Ce recyclage modifie aussi leur façon de répondre à l’infection : « Les bactéries vivantes stimulent fortement la réponse immunitaire. En revanche, face à des bactéries mortes, les macrophages initient une réponse plus modérée, orientée vers la réparation tissulaire », ajoute-t-il.

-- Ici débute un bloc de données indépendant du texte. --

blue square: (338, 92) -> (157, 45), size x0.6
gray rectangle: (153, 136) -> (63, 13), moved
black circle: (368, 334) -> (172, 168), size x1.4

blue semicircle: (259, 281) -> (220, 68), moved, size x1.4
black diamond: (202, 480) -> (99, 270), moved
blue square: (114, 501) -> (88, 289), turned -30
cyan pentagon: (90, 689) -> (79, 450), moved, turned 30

Macrophages de souris visualisés en imagerie par microscopie confocale. Les noyaux sont visibles en bleu, le réseau d'actine en orange. © Mónica Fernández Monreal, Bordeaux Imaging Centre
Une recherche inventive et collaborative
Au cours de cette étude, de nombreuses approches ont été détournées ou adaptées pour répondre à cette question originale. « Il a fallu inventer des protocoles, détourner les outils de leur usage classique », raconte Juliette Lesbats. Jean-William Dupuy, responsable des analyses protéomiques, ajoute : « Les logiciels d’analyse automatisée n’étaient pas adaptés à nos données. Nous avons validé manuellement chaque spectre, pour s’assurer que les peptides identifiés provenaient bien de protéines du macrophage ayant intégré des composants bactériens. »

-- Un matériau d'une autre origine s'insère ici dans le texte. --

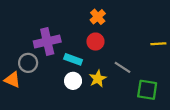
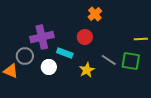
orange cross: (98, 17) -> (95, 14), moved
white circle: (73, 81) -> (49, 67), moved
green square: (147, 90) -> (131, 61), moved

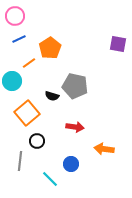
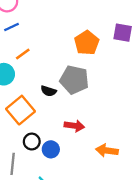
orange pentagon: (50, 48) -> (87, 43), moved
blue circle: (71, 164) -> (51, 149), moved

Le projet s’est appuyé sur une collaboration étroite entre chercheurs de Bordeaux, Berlin, Denver et Madrid, sans financement dédié. « L’université de Denver nous a beaucoup aidés, en prenant en charge une grande partie des analyses métabolomiques. Cela aurait coûté des centaines de milliers d’euros », souligne Johan Garaude.
Parmi les résultats marquants figure aussi la découverte d’une molécule biologique - l’AMP cyclique (AMPc) - retrouvée en grande quantité dans les bactéries mortes. « Cette molécule ne s'accumule normalement pas chez les bactéries vivantes, ce qui pourrait expliquer pourquoi le macrophage ajuste sa réponse en fonction de l’état de sa cible », explique Benoît Pinson.
Vers de nouvelles stratégies vaccinales ?
Bien que cette recherche soit avant tout fondamentale, ses implications sont nombreuses. En vaccinologie, par exemple, elle ouvre des pistes pour concevoir des vaccins à base de bactéries mortes, mais perçues comme actives par le système immunitaire. « En manipulant la perception du macrophage, on pourrait renforcer l’efficacité des vaccins inactivés », propose Johan Garaude.
Le projet, mené sans financement propre dédié, a mobilisé une large équipe pluridisciplinaire et internationale. Parmi les contributeurs figurent Charlène Lhuissier, Aurélia Brillac, Jean-William Dupuy, Benoît Pinson, Angèle Sequeira, Gaia Tioli du Département SBM, ainsi que Julie A. Reisz, Parnika Mukherjee, Mónica Fernández-Monreal, Celia De La Calle Arregui, Daniel Wendisch, Benoît Rousseau, Alejo Efeyan, Leif Erik Sander, Angelo D’Alessandro, avec le soutien de partenaires de renom : la Charité de Berlin, l’Université du Colorado et le CNIO à Madrid.
À la croisée de la microbiologie, de l’immunologie et du métabolisme cellulaire, cette étude révèle à quel point les cellules immunitaires sont capables de finesse et d’adaptation.